Mr. McMillan asserted that young people are skeptical about inauthentic and opaque marketing. I haven’t seen evidence suggesting this is truer of younger generations than anybody else, but visiting a wine bar in a bigger city offers some support. The patrons are often young, and they are drinking wine. Often, it’s natural wine, mostly imported brands, not “clean wines,” which are often examples of opaque marketing.

I will go further about the appeal of natural wine. Perceived healthfulness is important, but authenticity and a spirit of unpretentious fun are the most crucial elements. If boomers portrayed wine as a reward of what Robert Mondavi used to call the “good life,” — epitomized by prosperity, bucolic surroundings and abundant leisure time — natural wine is seen as a feature of any life. It’s a staple of daily living rather than an aspirational symbol.

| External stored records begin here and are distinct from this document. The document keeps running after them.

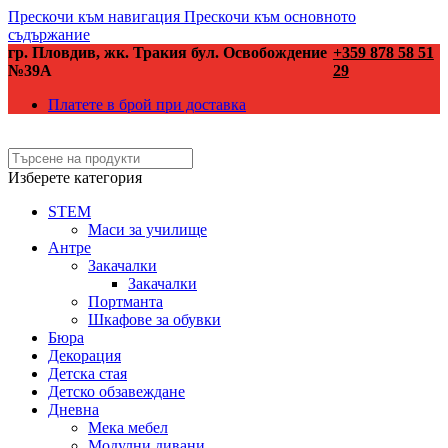
Прескочи към навигация
Прескочи към основното
съдържание
гр. Пловдив, жк. Тракия бул. Освобождение
+359 878 58 51
№39А
29
Платете в брой при доставка
Изберете категория
STEM
Маси за училище
Антре
Закачалки
Закачалки
Портманта
Шкафове за обувки
Бюра
Декорация
Детска стая
Детско обзавеждане
Дневна
Мека мебел
Модулни дивани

Mr. McMillan suggested an ideal sales pitch for wine: “Our wine is made from organically farmed grapes and contains natural yeast, natural and added sulfites for freshness and less than 1 percent residual sugar from the harvested grapes. A five-ounce serving has 140 calories.”

This pitch is attractive. It lacks only one element: price. I can guarantee that few, if any, West Coast wines farmed organically and made with natural yeast will sell for under $15, a price that, even if younger consumers are buying luxury goods, is essential for drawing in new consumers.

Back in the early days of the pandemic, I recommended 15 wines all under $15 a bottle. Only two were American: one from the Finger Lakes of New York and the other from Oregon. In my regular 20 Under $20 columns, it’s increasingly difficult to include West Coast wines without repeating past selections.

Plenty of inexpensive American wines are out there, of course. But for the most part, they are not particularly good and the winemakers find it difficult to compete with imports, particularly from historic wine-producing regions.

The reasons are clear, in my opinion. Land, especially on the West Coast, and labor are more expensive in the United States, particularly in places appropriate for making wine. Much of the inexpensive wine in California comes from the Central Valley, a hot, flat expanse devoted to quantity over quality. Many of the wines made there are mass-produced, inexpensive knockoffs of higher-status wines.

Consumers looking for American wines might see expensive, labor-intensive cabernet sauvignons, chardonnays and pinot noirs made to exacting standards from Napa and Sonoma, for example, and inexpensive cabernets, chardonnays and pinot noirs made with technology and artifice to mimic the expensive bottles.

By contrast, Europe is full of family-run wine businesses in little-known appellations growing unknown grapes that are well suited to the land. These wines express heritage and tradition, and can often be produced at lower costs than American wines of similar quality.

But they are at a disadvantage. If young people, or anybody, really, with little experience in wine, want to order a glass of wine in a restaurant, they are more likely to order a glass of familiar chardonnay, or even a mass-produced Italian pinot grigio, rather than, say, a grillo from Sicily or a baga from Bairrada in Portugal.

As a result, Americans might be paying $15 to $20 for a mediocre glass of wine, which is sad, as wines by the glass are a perfect introductory opportunity. Or, that money might go toward a world-class cocktail or craft beer, which represent better values.

The American wine industry is eminently capable of producing good, distinctive and moderately priced wine. It will come from lesser-known regions with little-known grapes. Small producers in California do it every year, though it’s hard for them to sell their bottles for $15 or less. Unfortunately, they are the exception.

Wine, like network television in a streaming world, will probably never play the same central role for younger consumers as it has with older people. But it can do better.